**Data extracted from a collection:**
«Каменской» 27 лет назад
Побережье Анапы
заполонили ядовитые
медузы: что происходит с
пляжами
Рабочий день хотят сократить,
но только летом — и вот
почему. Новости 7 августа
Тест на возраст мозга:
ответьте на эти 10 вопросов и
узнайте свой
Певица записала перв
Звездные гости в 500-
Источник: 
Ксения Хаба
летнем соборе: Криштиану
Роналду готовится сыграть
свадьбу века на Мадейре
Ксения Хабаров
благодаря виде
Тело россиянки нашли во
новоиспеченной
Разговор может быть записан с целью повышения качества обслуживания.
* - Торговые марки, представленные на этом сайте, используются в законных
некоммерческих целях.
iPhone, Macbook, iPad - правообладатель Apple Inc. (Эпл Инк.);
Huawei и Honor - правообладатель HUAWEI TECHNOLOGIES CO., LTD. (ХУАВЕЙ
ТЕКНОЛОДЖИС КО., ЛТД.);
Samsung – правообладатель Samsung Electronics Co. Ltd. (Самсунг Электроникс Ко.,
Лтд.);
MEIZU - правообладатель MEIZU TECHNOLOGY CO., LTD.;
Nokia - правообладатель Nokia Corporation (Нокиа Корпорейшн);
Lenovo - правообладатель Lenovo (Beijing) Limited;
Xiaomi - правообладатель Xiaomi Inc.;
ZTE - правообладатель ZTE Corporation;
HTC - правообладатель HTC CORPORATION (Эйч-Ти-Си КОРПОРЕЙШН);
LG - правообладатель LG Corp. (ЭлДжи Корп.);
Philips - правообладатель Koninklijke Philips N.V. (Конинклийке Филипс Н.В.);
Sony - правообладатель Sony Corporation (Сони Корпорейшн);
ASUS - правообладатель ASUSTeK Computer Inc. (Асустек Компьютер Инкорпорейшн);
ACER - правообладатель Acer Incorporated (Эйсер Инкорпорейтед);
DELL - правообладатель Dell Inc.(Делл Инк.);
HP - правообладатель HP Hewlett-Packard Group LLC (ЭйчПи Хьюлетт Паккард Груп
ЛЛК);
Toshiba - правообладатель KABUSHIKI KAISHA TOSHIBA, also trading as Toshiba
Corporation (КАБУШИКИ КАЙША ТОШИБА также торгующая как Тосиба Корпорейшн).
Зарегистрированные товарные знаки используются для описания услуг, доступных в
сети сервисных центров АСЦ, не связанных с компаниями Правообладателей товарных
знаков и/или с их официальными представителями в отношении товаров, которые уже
...
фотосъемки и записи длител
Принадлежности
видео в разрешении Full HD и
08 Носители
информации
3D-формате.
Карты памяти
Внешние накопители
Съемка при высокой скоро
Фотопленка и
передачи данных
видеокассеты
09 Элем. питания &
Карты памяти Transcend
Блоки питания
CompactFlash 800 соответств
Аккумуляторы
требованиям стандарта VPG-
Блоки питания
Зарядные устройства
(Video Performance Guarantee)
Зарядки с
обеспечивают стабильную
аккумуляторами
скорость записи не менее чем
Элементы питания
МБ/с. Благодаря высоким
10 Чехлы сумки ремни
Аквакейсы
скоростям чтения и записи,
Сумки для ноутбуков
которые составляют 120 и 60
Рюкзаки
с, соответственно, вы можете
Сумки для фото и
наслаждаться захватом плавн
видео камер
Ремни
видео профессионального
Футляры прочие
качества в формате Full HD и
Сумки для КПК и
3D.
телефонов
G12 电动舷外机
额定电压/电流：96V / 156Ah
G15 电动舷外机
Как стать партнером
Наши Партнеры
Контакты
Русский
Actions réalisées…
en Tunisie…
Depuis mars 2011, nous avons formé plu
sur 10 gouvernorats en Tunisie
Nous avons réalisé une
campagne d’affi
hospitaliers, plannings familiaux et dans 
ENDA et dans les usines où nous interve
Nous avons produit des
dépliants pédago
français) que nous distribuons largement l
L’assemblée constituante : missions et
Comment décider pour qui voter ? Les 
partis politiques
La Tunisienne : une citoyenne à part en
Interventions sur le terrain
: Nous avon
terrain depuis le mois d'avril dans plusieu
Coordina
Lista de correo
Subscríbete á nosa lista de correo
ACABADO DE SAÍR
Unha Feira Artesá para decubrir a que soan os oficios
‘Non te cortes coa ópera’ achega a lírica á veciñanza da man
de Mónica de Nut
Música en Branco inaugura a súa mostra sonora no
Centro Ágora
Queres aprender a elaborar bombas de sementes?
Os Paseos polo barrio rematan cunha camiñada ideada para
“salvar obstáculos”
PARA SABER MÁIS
--
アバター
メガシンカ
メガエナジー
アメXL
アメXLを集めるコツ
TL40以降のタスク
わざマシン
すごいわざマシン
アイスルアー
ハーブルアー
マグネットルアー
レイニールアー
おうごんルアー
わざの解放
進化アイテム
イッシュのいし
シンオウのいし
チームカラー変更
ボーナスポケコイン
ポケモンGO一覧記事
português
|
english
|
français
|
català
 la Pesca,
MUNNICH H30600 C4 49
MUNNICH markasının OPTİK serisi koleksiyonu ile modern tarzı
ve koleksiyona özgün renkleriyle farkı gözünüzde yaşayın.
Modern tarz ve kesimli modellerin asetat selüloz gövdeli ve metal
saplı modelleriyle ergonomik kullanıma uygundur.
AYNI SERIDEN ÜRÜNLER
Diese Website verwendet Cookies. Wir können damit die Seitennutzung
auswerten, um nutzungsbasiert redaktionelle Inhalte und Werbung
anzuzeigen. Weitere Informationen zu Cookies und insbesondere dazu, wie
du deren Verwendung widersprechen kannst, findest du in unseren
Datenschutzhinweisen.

**What you have to do:**
Using the entries shown above, reproduce verbatim the lines from the line bearing "Philips - правообладатель" to the line bearing "ACER - правообладатель", inclusive.

**Written response:**
Philips - правообладатель Koninklijke Philips N.V. (Конинклийке Филипс Н.В.);
Sony - правообладатель Sony Corporation (Сони Корпорейшн);
ASUS - правообладатель ASUSTeK Computer Inc. (Асустек Компьютер Инкорпорейшн);
ACER - правообладатель Acer Incorporated (Эйсер Инкорпорейтед);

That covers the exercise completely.